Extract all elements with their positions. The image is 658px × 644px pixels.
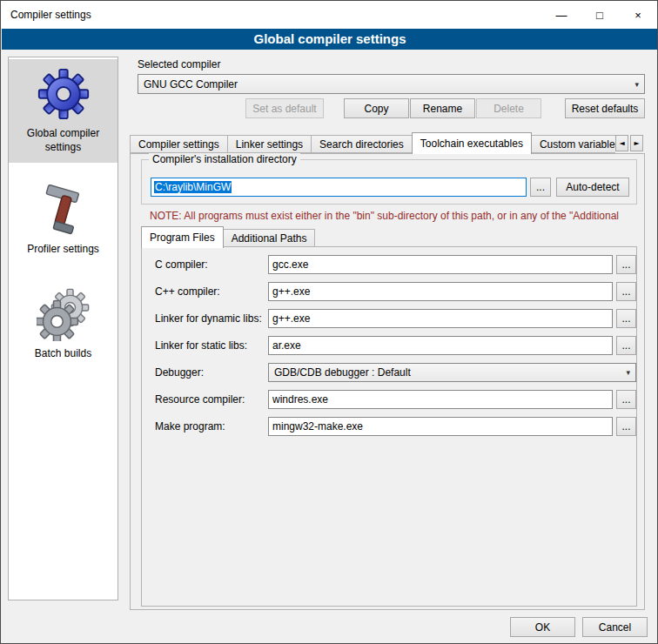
program-files-panel: C compiler: ... C++ compiler: ... Linker… <box>141 246 637 607</box>
titlebar-buttons: — □ × <box>542 1 657 29</box>
gray-gears-icon <box>37 287 91 341</box>
toolchain-executables-panel: Compiler's installation directory C:\ray… <box>130 153 645 610</box>
field-row-debugger: Debugger: GDB/CDB debugger : Default ▾ <box>142 363 636 383</box>
tab-scroll-arrows: ◄ ► <box>615 135 643 151</box>
linker-static-browse-button[interactable]: ... <box>616 336 636 355</box>
field-row-linker-dynamic: Linker for dynamic libs: ... <box>142 309 636 329</box>
tab-search-directories[interactable]: Search directories <box>311 135 413 153</box>
compiler-select[interactable]: GNU GCC Compiler ▾ <box>138 74 645 94</box>
sidebar-item-profiler-settings[interactable]: Profiler settings <box>9 177 118 265</box>
settings-category-list: Global compiler settings Profiler settin… <box>8 57 118 600</box>
field-row-make-program: Make program: ... <box>142 417 636 437</box>
tab-toolchain-executables[interactable]: Toolchain executables <box>412 132 532 154</box>
auto-detect-button[interactable]: Auto-detect <box>556 178 629 197</box>
tab-additional-paths[interactable]: Additional Paths <box>223 229 316 247</box>
cancel-button[interactable]: Cancel <box>582 617 648 637</box>
bin-subdirectory-note: NOTE: All programs must exist either in … <box>150 210 639 222</box>
tab-linker-settings[interactable]: Linker settings <box>227 135 312 153</box>
field-row-linker-static: Linker for static libs: ... <box>142 336 636 356</box>
cpp-compiler-input[interactable] <box>268 282 613 301</box>
tabs: Compiler settings Linker settings Search… <box>130 132 615 154</box>
installation-directory-group-title: Compiler's installation directory <box>149 153 300 165</box>
compiler-settings-dialog: Compiler settings — □ × Global compiler … <box>0 0 658 644</box>
reset-defaults-button[interactable]: Reset defaults <box>565 98 645 118</box>
field-row-cpp-compiler: C++ compiler: ... <box>142 282 636 302</box>
chevron-down-icon: ▾ <box>634 80 639 89</box>
cpp-compiler-browse-button[interactable]: ... <box>616 282 636 301</box>
linker-dynamic-input[interactable] <box>268 309 613 328</box>
cpp-compiler-label: C++ compiler: <box>155 285 220 298</box>
set-as-default-button[interactable]: Set as default <box>245 98 324 118</box>
linker-static-input[interactable] <box>268 336 613 355</box>
field-row-resource-compiler: Resource compiler: ... <box>142 390 636 410</box>
rename-button[interactable]: Rename <box>410 98 475 118</box>
install-dir-browse-button[interactable]: ... <box>530 178 551 197</box>
sidebar-item-label: Global compiler settings <box>10 127 116 154</box>
sidebar-item-label: Batch builds <box>35 347 91 361</box>
field-row-c-compiler: C compiler: ... <box>142 255 636 275</box>
linker-static-label: Linker for static libs: <box>155 339 247 352</box>
window-title: Compiler settings <box>1 9 91 21</box>
ok-button[interactable]: OK <box>510 617 575 637</box>
delete-button[interactable]: Delete <box>476 98 541 118</box>
scroll-tabs-left-icon[interactable]: ◄ <box>615 135 628 151</box>
debugger-label: Debugger: <box>155 366 204 379</box>
settings-tabstrip: Compiler settings Linker settings Search… <box>130 132 645 153</box>
tab-custom-variables[interactable]: Custom variables <box>531 135 615 153</box>
install-dir-selected-text: C:\raylib\MinGW <box>154 181 232 193</box>
sidebar-item-batch-builds[interactable]: Batch builds <box>9 279 118 370</box>
resource-compiler-browse-button[interactable]: ... <box>616 390 636 409</box>
c-compiler-label: C compiler: <box>155 258 208 271</box>
sidebar-item-label: Profiler settings <box>27 243 99 257</box>
tab-compiler-settings[interactable]: Compiler settings <box>130 135 228 153</box>
maximize-icon[interactable]: □ <box>581 1 619 29</box>
debugger-select-value: GDB/CDB debugger : Default <box>274 366 411 379</box>
resource-compiler-input[interactable] <box>268 390 613 409</box>
selected-compiler-label: Selected compiler <box>138 58 220 70</box>
make-program-browse-button[interactable]: ... <box>616 417 636 436</box>
sidebar-item-global-compiler-settings[interactable]: Global compiler settings <box>9 59 118 163</box>
titlebar: Compiler settings — □ × <box>1 1 657 29</box>
install-dir-input[interactable]: C:\raylib\MinGW <box>151 178 527 197</box>
scroll-tabs-right-icon[interactable]: ► <box>630 135 643 151</box>
resource-compiler-label: Resource compiler: <box>155 393 245 406</box>
profiler-tool-icon <box>38 184 89 237</box>
chevron-down-icon: ▾ <box>626 368 630 377</box>
program-files-tabstrip: Program Files Additional Paths <box>141 226 315 248</box>
linker-dynamic-label: Linker for dynamic libs: <box>155 312 262 325</box>
blue-gear-icon <box>37 67 91 121</box>
c-compiler-browse-button[interactable]: ... <box>616 255 636 274</box>
minimize-icon[interactable]: — <box>542 1 581 29</box>
installation-directory-group: Compiler's installation directory C:\ray… <box>141 159 637 205</box>
compiler-select-value: GNU GCC Compiler <box>144 78 238 91</box>
tab-program-files[interactable]: Program Files <box>141 226 224 248</box>
linker-dynamic-browse-button[interactable]: ... <box>616 309 636 328</box>
page-title: Global compiler settings <box>2 29 658 50</box>
copy-button[interactable]: Copy <box>344 98 409 118</box>
close-icon[interactable]: × <box>619 1 657 29</box>
c-compiler-input[interactable] <box>268 255 613 274</box>
make-program-input[interactable] <box>268 417 613 436</box>
installation-directory-row: C:\raylib\MinGW ... Auto-detect <box>151 178 629 197</box>
debugger-select[interactable]: GDB/CDB debugger : Default ▾ <box>268 363 636 382</box>
make-program-label: Make program: <box>155 420 225 433</box>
+++
> _Problem description_: Please show every line of the entries above that contains the word "titlebar".

> _Exercise response_:
titlebar-buttons: — □ × <box>542 1 657 29</box>
titlebar: Compiler settings — □ × <box>1 1 657 29</box>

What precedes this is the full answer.